Rainbow Bridge is made up of sandstone originally deposited by wind as sand dunes during the end of the Triassic and the Jurassic periods. The bridge lintel consists of Navajo Sandstone while Bridge Creek incises the Kayenta Formation below. Extreme fluctuations in climate during the Triassic and Jurassic periods—the region was alternately a sea and desert on par with the Sahara—produced layers of sandstone with different levels of hardness. By the end of the Jurassic, the sea returned to cover these layers of sandstone and compressed them so tightly that they would persist until the present day.
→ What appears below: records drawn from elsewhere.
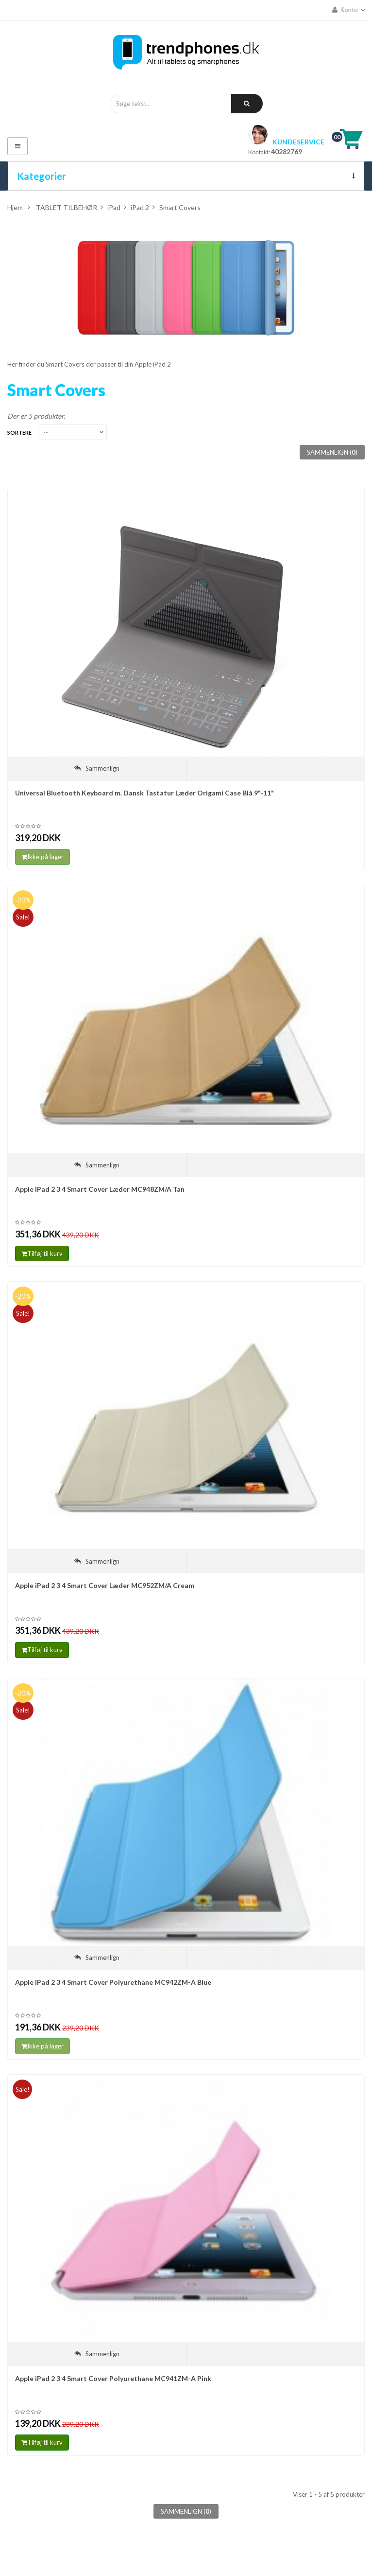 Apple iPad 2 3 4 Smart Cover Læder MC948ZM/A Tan (100, 1189)
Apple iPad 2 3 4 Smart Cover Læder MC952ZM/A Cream (104, 1585)
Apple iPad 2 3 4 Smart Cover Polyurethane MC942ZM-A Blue (113, 1982)
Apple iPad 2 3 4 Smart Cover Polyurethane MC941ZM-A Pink (113, 2378)
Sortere (19, 432)
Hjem (15, 207)
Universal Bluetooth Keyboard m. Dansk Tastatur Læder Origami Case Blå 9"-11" (144, 793) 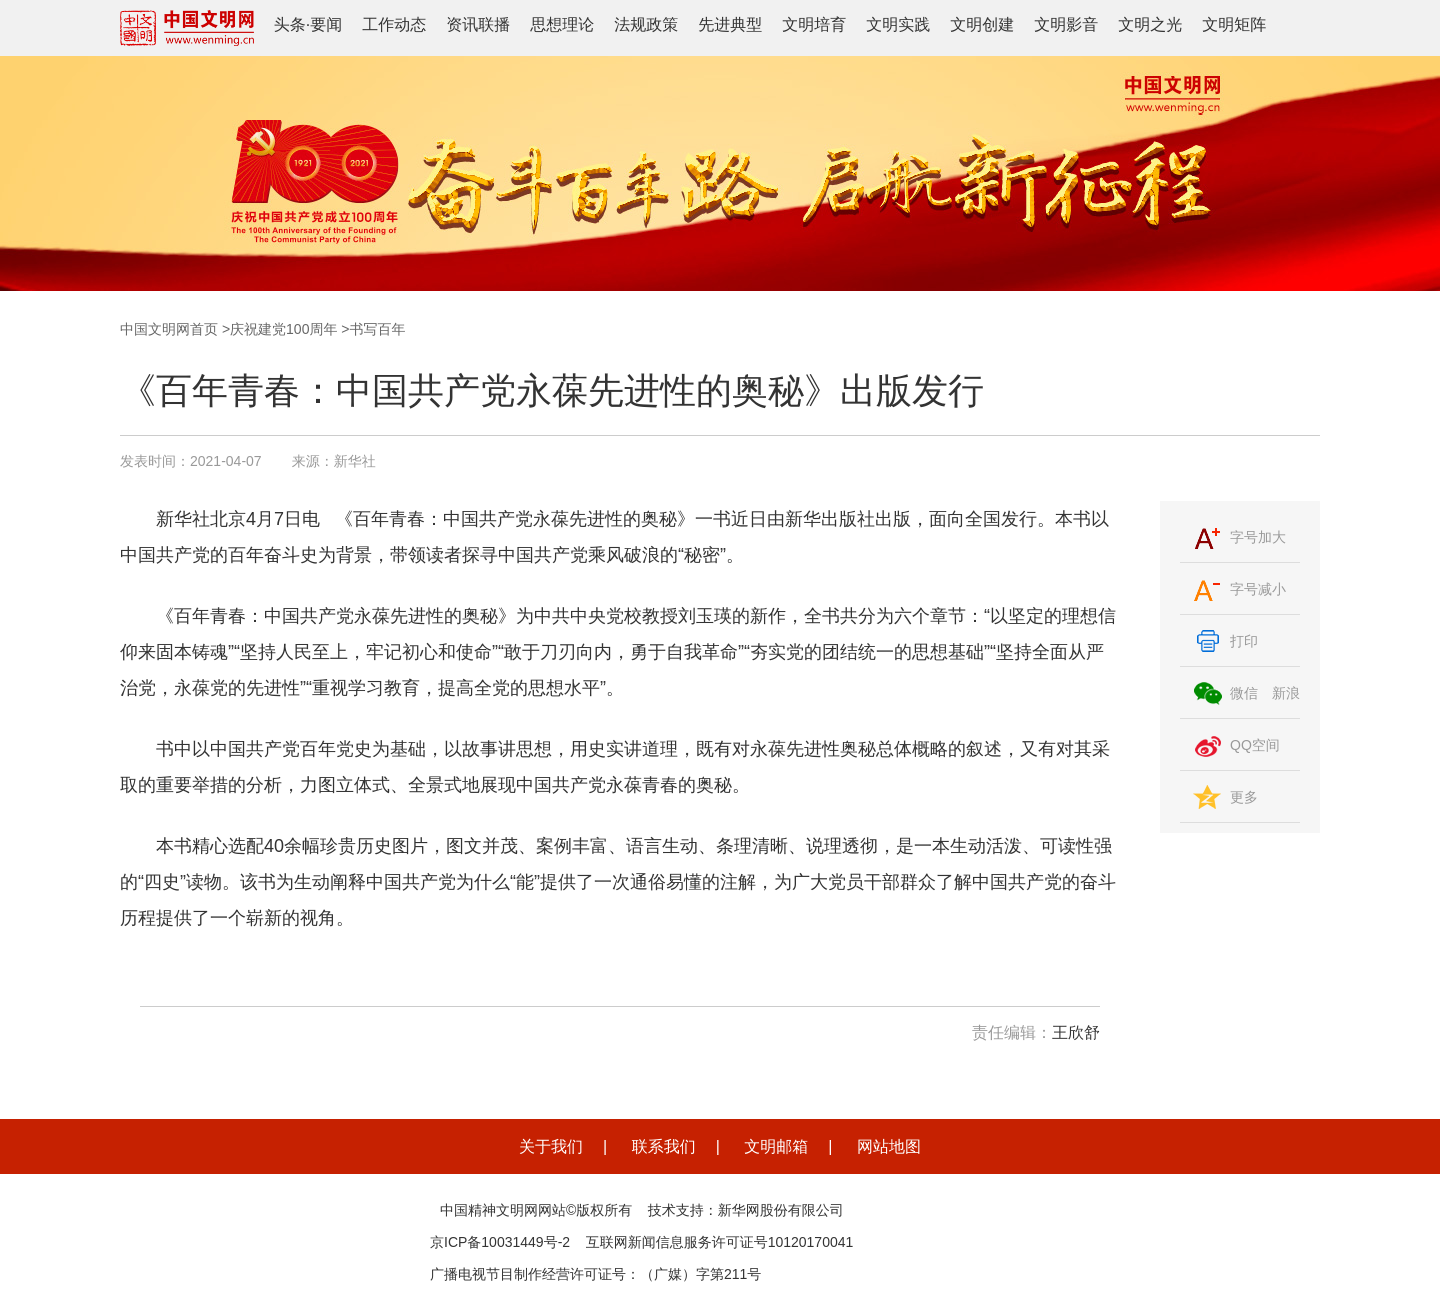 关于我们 (551, 1146)
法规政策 (646, 24)
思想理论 (562, 24)
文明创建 (982, 24)
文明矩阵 (1234, 24)
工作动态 (394, 24)
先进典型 (730, 24)
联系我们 (664, 1146)
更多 (1244, 797)
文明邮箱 (776, 1146)
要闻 (326, 24)
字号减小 (1258, 589)
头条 (290, 24)
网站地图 (889, 1146)
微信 (1244, 693)
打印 (1244, 641)
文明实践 (898, 24)
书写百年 (378, 329)
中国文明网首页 (169, 329)
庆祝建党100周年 (283, 329)
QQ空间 (1255, 745)
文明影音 (1066, 24)
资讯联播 (478, 24)
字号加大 (1258, 537)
As Bridge Creek flowed toward the growing Colorado River during the last ice age, it carved first through softer rocks and veered away from the harder Triassic and Jurassic sandstones, eventually creating a wide hairpin bend that flowed around a solid "fin" of sandstone that would become Rainbow Bridge. The previous course of the creek is still visible above the bridge. Water flows back on itself at bends and wide spots, creating swirling eddies along the banks. As the creek flowed around Rainbow Bridge fin, these abrasive eddies formed on both the upstream and downstream sides and cut circular alcoves in the rock wall. The sediment in the creek eventually scoured the softer layers of sandstone away, leaving the harder layers behind.

==Access==
Rainbow Bridge is one of the most accessible of the large arches of the world. It can be reached by a two-hour boat ride on Lake Powell from either of two marinas near Page, Arizona, followed by a mile-long walk (variable depending on Lake Powell water level) from the National Park wharf in Bridge Canyon. It is also possible to hike one or more days overland from a trailhead on the southwest side of Navajo Mountain (former site of Rainbow Lodge), which requires both hiking experience and a permit obtained from the Navajo Nation in Window Rock, Arizona.

==Size comparison==
Two other natural arches, Kolob Arch and Landscape Arch, both also in southern Utah, have confirmed spans several meters longer than Rainbow Bridge, but by most definitions of the terms they are considered to be arches rather than bridges. With a height of 290 ft Rainbow Bridge stands taller than either of its longer competitors, but it is outdone by Aloba Arch in Chad at 394 ft. The world's tallest (though less easily accessible) arch is Shipton's Arch in China, at an estimated 1,200 ft. Xianren Bridge (also known as Fairy Bridge), in Guangxi Province, China, with a span of about 295 ft, and a height of the opening of 210 ft, appears to be the natural bridge with the largest span in the world.